Wednesday, 8 July 2015

Have Batter, Will Travel

I've recently come back from Adelaide, land of a surprising variety of vegan goods. One of the places I discovered is Sushi Train - what it sounds like; a sushi train. But they have vegan options! And plenty of them! (Except the usual vegan mainstays - the vegetarian roll and the inari both contain dashi. But are marked veg on the menu. SIGH.)
But I fell in love with this little bastard, the kakiage nigiri:
It's just a fried mixed veg tempura served over a ball of sushi rice with a little nori. But it's AWESOME. To get them without teriyaki and mayo (not vegan) I had to order them fresh, and the crispy nori against the fritter is delicious. Also, it was so nice to go to a sushi train and be able to eat something other than a) cucumber rolls and b) inari (WHICH I COULDN'T EVEN EAT HERE).
I'm gonna miss that place. So I pulled out the deep fryer and recreated the abomination at home.

DIY kakiage nigiri:
Surprisingly, they came out pretty close! The mixture of veg is grated butternut pumpkin, potato and zucchini with minced onion mixed through. Stirred in some tempura batter until veg was coated, formed into rough quenelle shapes on a spoon and dropped into the deep fryer. Perfecto.
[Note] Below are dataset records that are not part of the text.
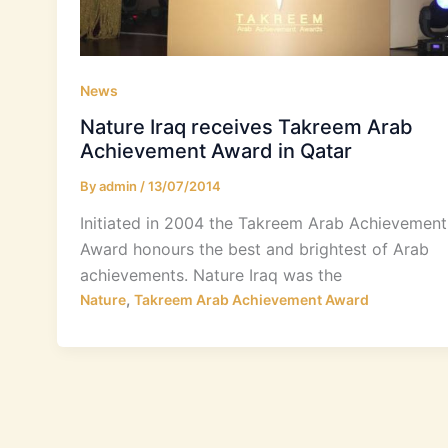
News
Nature Iraq receives Takreem Arab
Achievement Award in Qatar
By
admin
/
13/07/2014
Initiated in 2004 the Takreem Arab Achievement
Award honours the best and brightest of Arab
achievements. Nature Iraq was the
,
Nature
Takreem Arab Achievement Award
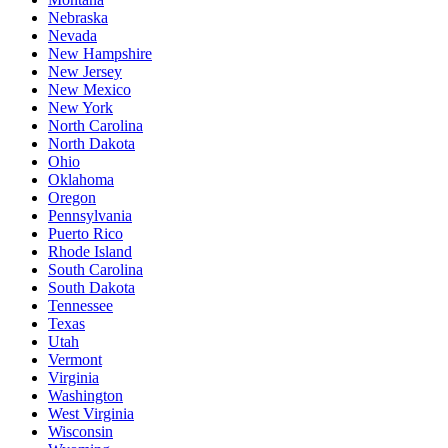
Nebraska
Nevada
New Hampshire
New Jersey
New Mexico
New York
North Carolina
North Dakota
Ohio
Oklahoma
Oregon
Pennsylvania
Puerto Rico
Rhode Island
South Carolina
South Dakota
Tennessee
Texas
Utah
Vermont
Virginia
Washington
West Virginia
Wisconsin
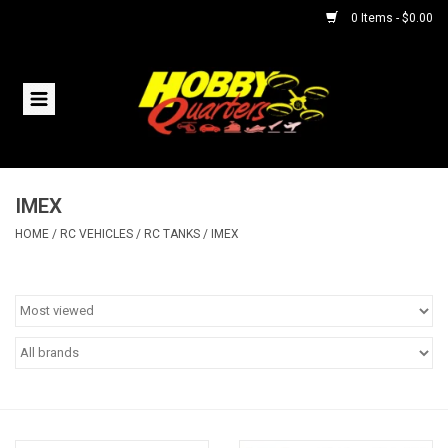
0 Items - $0.00
Home
RC Vehicles
IMEX
Helicopters
HOME
/
RC VEHICLES
/
RC TANKS
/
IMEX
Boats
Planes
Accessories
Trains & Slot Cars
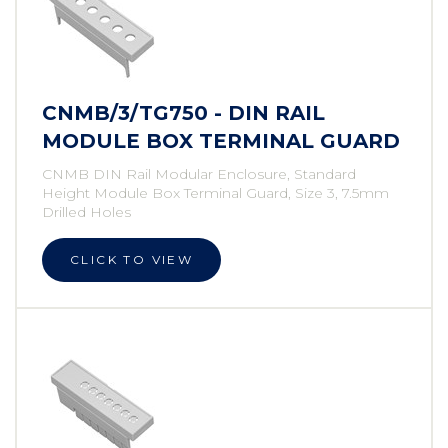
CNMB/3/TG750 - DIN RAIL
MODULE BOX TERMINAL GUARD
CNMB DIN Rail Modular Enclosure, Standard
Height Module Box Terminal Guard, Size 3, 7.5mm
Drilled Holes
CLICK TO VIEW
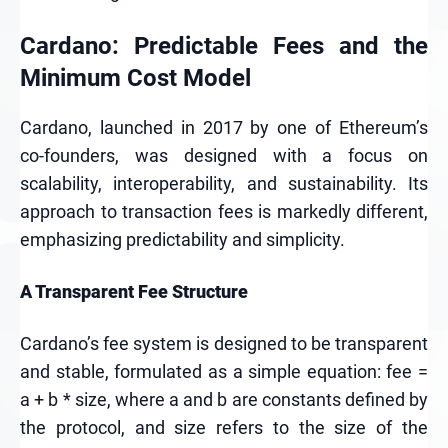
Cardano: Predictable Fees and the
Minimum Cost Model
Cardano, launched in 2017 by one of Ethereum’s
co-founders, was designed with a focus on
scalability, interoperability, and sustainability. Its
approach to transaction fees is markedly different,
emphasizing predictability and simplicity.
A Transparent Fee Structure
Cardano’s fee system is designed to be transparent
and stable, formulated as a simple equation: fee =
a + b * size, where a and b are constants defined by
the protocol, and size refers to the size of the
And seeing as we're frying stuff, let's do tempura!
Carrot, butternut pumpkin, new potatoes with the skin left on and zucchini (AMAZING). Blanch in boiling water for a few minutes, dredge in flour, dip into your batter, fry. Super easy, super delicious. And so crispy! These stayed crispy for AGES. Look at this crunch! I am stoked.
Oh and corn was cheap too so what the hell, let's make Japanese corn fritters.
Same jam: batter, fresh corn kernels, nothing else. I like to eat these with squares of nori for the sushi-esque flavour. Yum.
I really, really need a salad now.

Tempura batter:
1 cup plain flour
1 cup ice-cold water
1/2 tsp. salt
(if you want to flavour this, go ahead! it's sturdy stuff. Serious Eats suggests curry paste.)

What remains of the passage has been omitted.